>>>>

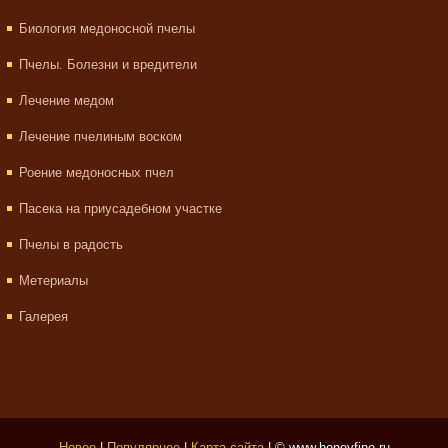
Биология медоносной пчелы
Пчелы. Болезни и вредители
Лечение медом
Лечение пчелиным воском
Роение медоносных пчел
Пасека на приусадебном участке
Пчелы в радость
Метериалы
Галерея
Новое
|
Популярное
|
Карта сайта
| © www.honeyfine.ru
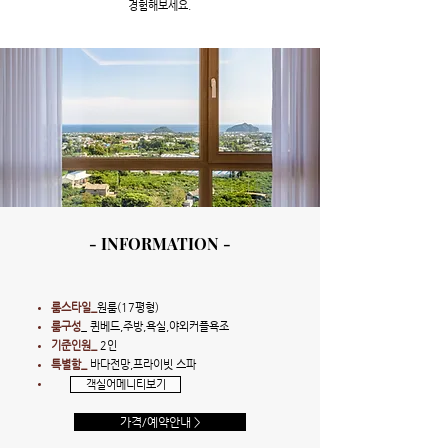
경험해보세요.
- INFORMATION -
룸스타일_
원룸(17평형)
룸구성
_ 퀸베드,주방,욕실,야외커플욕조
기준인원_
2인
특별함_
바다전망,프라이빗 스파
객실어메니티보기
가격/예약안내 >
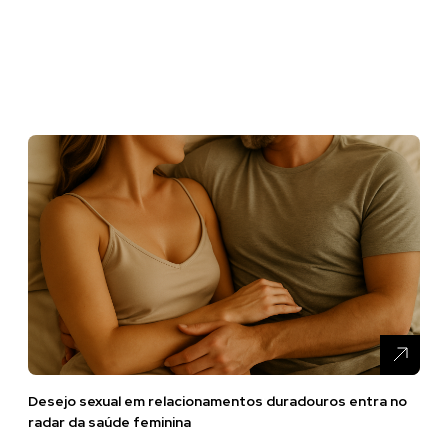
Desejo sexual em relacionamentos duradouros entra no
radar da saúde feminina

<<<<

◆ **WORK REQUIRED**: Return, from the entries, each line that holds "Лечение".

◆ **REPLY TO THE TASK**:
Лечение медом
Лечение пчелиным воском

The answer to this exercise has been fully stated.